SAVA. A proposito di Raffaele Pesare. In questi giorni si è aperto il processo per la strage
Davanti a così efferati delitti, tre morti, non c’è giustificazione che tenga
Ma tanto meno anche ad un solo delitto. E così la scorsa settimana si è aperto il processo che vede alla sbarra l’ex carabiniere Raffaele Pesare. Al di là delle tesi dei difensori, giuste o sbagliate che possono essere, questa strage è nata in un contesto strettamente familiare e molto probabilmente legata a interessi economici.

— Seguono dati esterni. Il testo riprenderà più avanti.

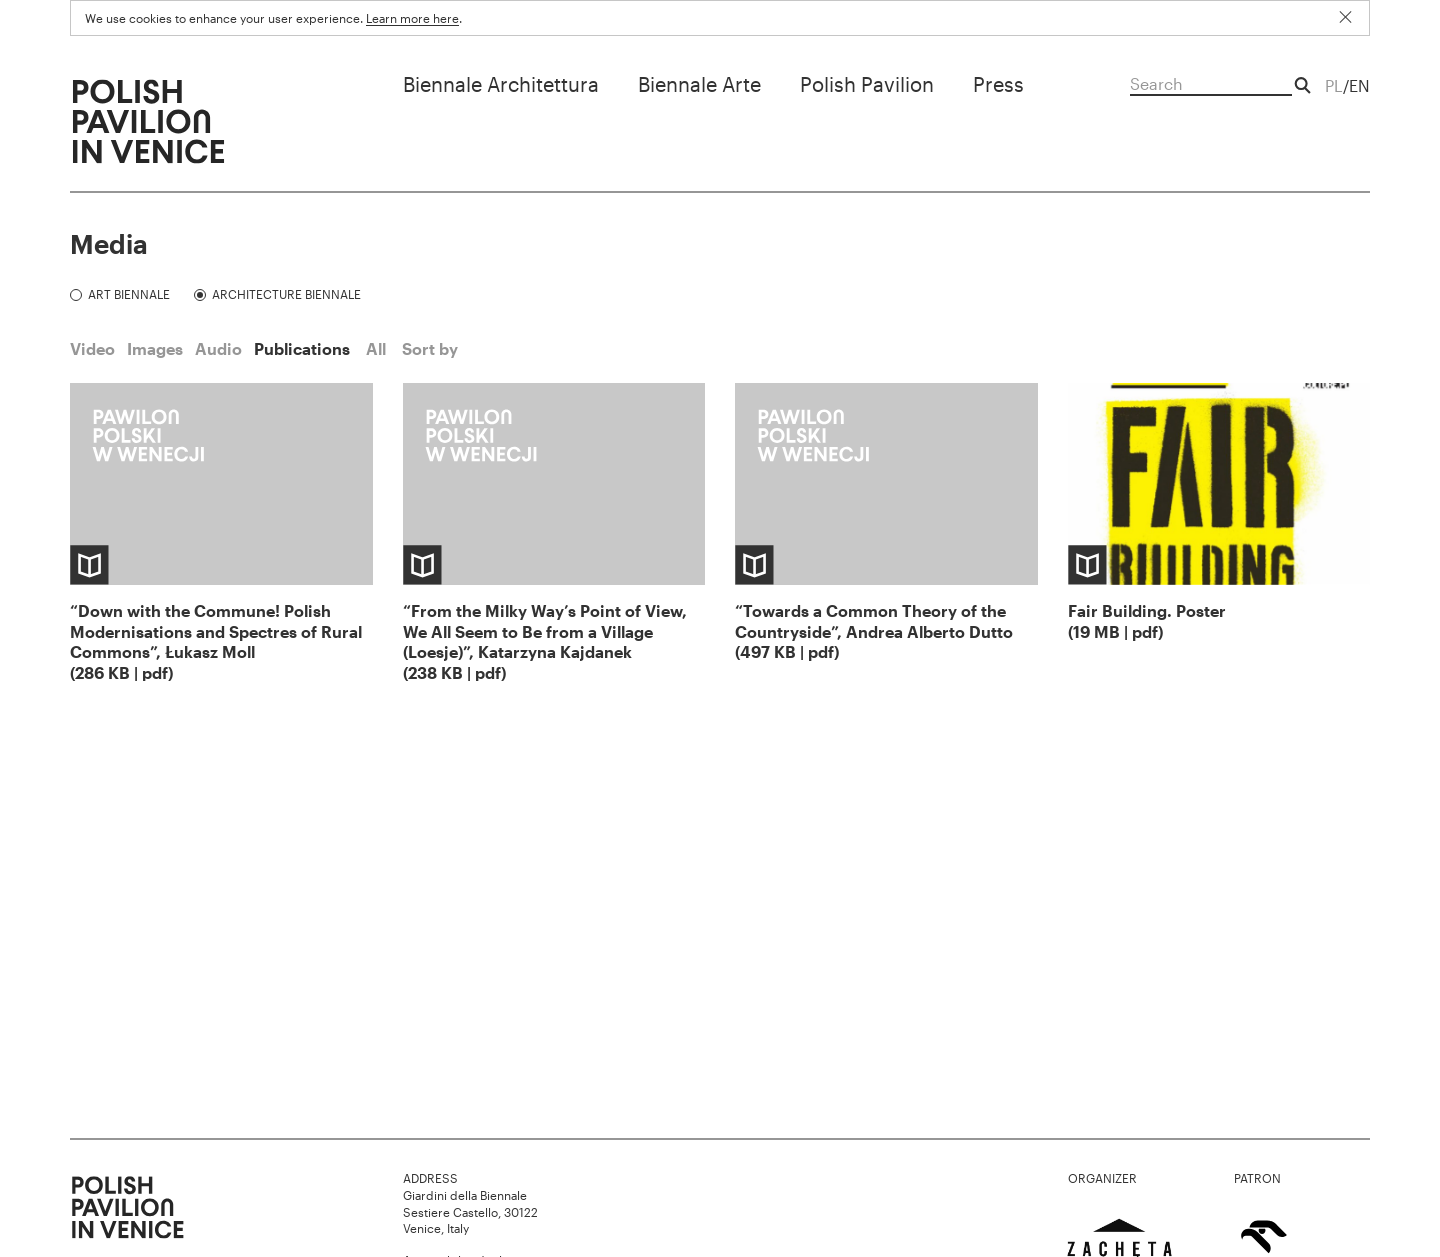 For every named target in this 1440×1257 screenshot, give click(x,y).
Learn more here (412, 18)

Ma quello che ci chiediamo è questo: cosa può aver spinto, con tanta ferocia e crudeltà, Raffaele a compiere un simile gesto? In paese, grosso modo, ci conosciamo tutti. Spesso anche dalla nascita. E magari, con i capelli bianchi che ci ritroviamo oggi e con una buona memoria anche fotografica, ricordiamo le facce che grosso modo hanno accompagnato la nostra esistenza. Raffaele, da piccolo, aveva una faccia da bamboccione ma nulla lasciava presagire che, con lo sviluppo fisico, arrivasse quasi a un metro e novanta centimetri. Curioso e con il viso a palla faceva tenerezza.
Noi che avevamo qualche anno più di lui lo guardavamo con simpatia ed era un ragazzo tranquillissimo. E ogni volta che lo vedevamo, aveva una zia che abitava vicino alla mia casa natìa in cui lui si recava spesso e volentieri, ci strappava un sorriso di tenerezza. Gli anni passano per tutti e rivediamo Raffaele con l’uniforme dei Carabinieri. Un fisico imponente. Statuario. Che non avrebbe senz’altro sfigurato nel corpo dei Corazzieri. Il saluto dove ci vedevamo riportava quasi a quel sorriso di tenerezza di quando era piccolo. Qualche caffè scambiato in uno dei Bar del centro.
E poi la tragedia. La strage. Il padre, la sorella, il cognato: tutti e tre morti per colpa di quella sua pistola d’ordinanza. Per non parlare poi del colpo che lui stesso si è sparato sotto il mento per suicidarsi. Operazione quest’ultima non riuscita. E oggi siamo qui a chiederci cosa può aver portato il buon Raffaele a compiere una strage. A distruggere tutto, compreso anche la sua famiglia privandola del maggior introito economico dettato dal suo lavoro. L’esasperazione, è l’unica risposta. Quella che gli ha annebbiato la vista e che non gli ha fatto conoscere nessuna ragione.
Quante volte ognuno di noi è stato preso da una rabbia incredibile che, lì per lì, poteva sfociare nell’immediato ad una reazione violenta. Quasi omicida. E poi, magari, passati quei classici 5 minuti ci siamo ravveduti e non più tentati da commettere azioni che avrebbero pregiudicato la nostra esistenza e quella dei nostri cari. Ma questo, per nulla proprio, vuole essere una giustificazione all’azione omicida di Raffaele. Assolutamente.
Ma quello che molti di noi si chiedono è questo: come può un bravo ragazzo, e in questo caso in specie, trasformarsi in omicida plurimo?
Credo che si possono comprendere le motivazioni, magari anche capire lo stato d’animo in cui molte volte tantissimi di noi si possono trovare.